G3Splat: Geometrically Consistent Generalizable Gaussian Splatting

Mehdi Hosseinzadeh1*,   Shin-Fang Chng2*,   Yi Xu2,   Simon Lucey1,   Ian Reid1,3,   Ravi Garg1
1 Australian Institute for Machine Learning, Adelaide University     2 Goertek Alpha Labs     3 MBZUAI
G3Splat teaser
G3Splat enables geometrically consistent, pose-free generalizable Gaussian splatting across backbones. Left: our VGGT-based adaptation without / with the proposed priors. Right: our DUSt3R-based adaptation without / with the proposed priors. We visualize reconstructions on a Sora-generated video (150 input views) and RealEstate10K (2 input views). Our priors encourage geometrically consistent Gaussians and markedly reduce floating artifacts. Sora prompt: “Generate a video inside the Louvre Museum, including the paintings.”
Datasets: RealEstate10K · ACID · ScanNet · NYU Depth V2 · Tanks and Temples · In-the-Wild (Sora-generated) Backbones: VGGT · DUSt3R Outputs: Depth (novel and source views) · Relative Pose · Gaussian Splats · Meshes (from novel views) · Novel View Synthesis ·
Abstract

3D Gaussians have recently emerged as an effective scene representation for real-time splatting and accurate novel-view synthesis, motivating several works to adapt multi-view structure prediction networks to regress per-pixel 3D Gaussians from images. However, most prior work extends these networks to predict additional Gaussian parameters—orientation, scale, opacity, and appearance—while relying almost exclusively on view-synthesis supervision. We show that a view-synthesis loss alone is insufficient to recover geometrically meaningful splats in this setting.

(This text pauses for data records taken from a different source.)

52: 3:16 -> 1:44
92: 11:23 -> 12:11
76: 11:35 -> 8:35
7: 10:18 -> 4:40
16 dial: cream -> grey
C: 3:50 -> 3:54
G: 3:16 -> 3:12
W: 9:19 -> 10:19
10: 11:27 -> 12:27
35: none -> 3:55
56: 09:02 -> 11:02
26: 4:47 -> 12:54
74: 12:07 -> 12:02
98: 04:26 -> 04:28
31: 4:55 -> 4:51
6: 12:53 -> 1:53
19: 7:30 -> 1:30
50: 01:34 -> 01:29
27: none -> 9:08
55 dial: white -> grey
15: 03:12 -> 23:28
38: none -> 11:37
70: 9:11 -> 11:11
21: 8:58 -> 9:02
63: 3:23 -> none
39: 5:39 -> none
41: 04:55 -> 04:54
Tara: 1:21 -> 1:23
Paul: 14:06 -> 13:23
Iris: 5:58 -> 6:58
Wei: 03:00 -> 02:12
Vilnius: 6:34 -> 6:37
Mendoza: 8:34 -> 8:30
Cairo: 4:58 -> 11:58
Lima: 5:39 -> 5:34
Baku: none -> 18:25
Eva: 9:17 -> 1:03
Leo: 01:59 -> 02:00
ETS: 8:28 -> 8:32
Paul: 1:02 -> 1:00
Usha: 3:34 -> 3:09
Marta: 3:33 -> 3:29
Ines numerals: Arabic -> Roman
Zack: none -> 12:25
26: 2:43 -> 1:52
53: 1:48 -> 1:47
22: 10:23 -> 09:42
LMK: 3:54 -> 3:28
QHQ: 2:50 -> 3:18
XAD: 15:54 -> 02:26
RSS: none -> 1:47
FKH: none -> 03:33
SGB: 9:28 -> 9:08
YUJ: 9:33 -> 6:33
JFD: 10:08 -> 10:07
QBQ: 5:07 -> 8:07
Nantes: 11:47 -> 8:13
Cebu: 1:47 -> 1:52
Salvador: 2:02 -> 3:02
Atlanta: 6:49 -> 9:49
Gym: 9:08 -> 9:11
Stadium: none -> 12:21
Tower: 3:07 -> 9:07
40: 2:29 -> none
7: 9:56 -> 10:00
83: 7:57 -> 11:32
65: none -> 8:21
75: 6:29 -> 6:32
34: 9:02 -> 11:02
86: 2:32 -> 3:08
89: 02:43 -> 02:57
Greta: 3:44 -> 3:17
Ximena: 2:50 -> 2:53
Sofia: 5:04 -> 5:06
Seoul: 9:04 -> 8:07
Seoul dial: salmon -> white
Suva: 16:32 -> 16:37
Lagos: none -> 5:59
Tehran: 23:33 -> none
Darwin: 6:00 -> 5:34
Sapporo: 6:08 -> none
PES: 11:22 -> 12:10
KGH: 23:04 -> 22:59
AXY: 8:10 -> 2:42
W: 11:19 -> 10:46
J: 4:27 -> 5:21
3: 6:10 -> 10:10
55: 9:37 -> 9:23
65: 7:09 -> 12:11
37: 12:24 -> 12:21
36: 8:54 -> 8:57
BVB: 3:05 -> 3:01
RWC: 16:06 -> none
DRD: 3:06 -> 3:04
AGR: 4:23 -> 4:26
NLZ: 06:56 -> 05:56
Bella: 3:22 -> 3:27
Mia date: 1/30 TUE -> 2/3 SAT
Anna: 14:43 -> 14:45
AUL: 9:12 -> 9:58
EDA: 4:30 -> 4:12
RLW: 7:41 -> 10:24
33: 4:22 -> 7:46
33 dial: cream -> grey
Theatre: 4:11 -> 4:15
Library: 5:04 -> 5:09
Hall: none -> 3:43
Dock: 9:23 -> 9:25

We analyze and address the ambiguities of learning 3D Gaussian splats under self-supervision for pose-free generalizable splatting, and introduce G3Splat, which enforces geometric priors to obtain geometrically consistent 3D scene representations. Trained on RE10K, our approach achieves state-of-the-art performance in (i) geometrically consistent reconstruction, (ii) relative pose estimation, and (iii) novel-view synthesis. We further demonstrate strong zero-shot generalization on ScanNet, substantially outperforming prior work in both geometry recovery and relative pose estimation. Code and pretrained models are released on our project page.

Method Overview
Why priors matter: without them, self-supervised Gaussian parameters are ill-posed.

G3Splat targets generalizable Gaussian splatting: instead of per-scene optimization, a feed-forward model predicts a dense set of per-pixel 3D Gaussians (means, scales, orientations, opacity, appearance) from a few input views.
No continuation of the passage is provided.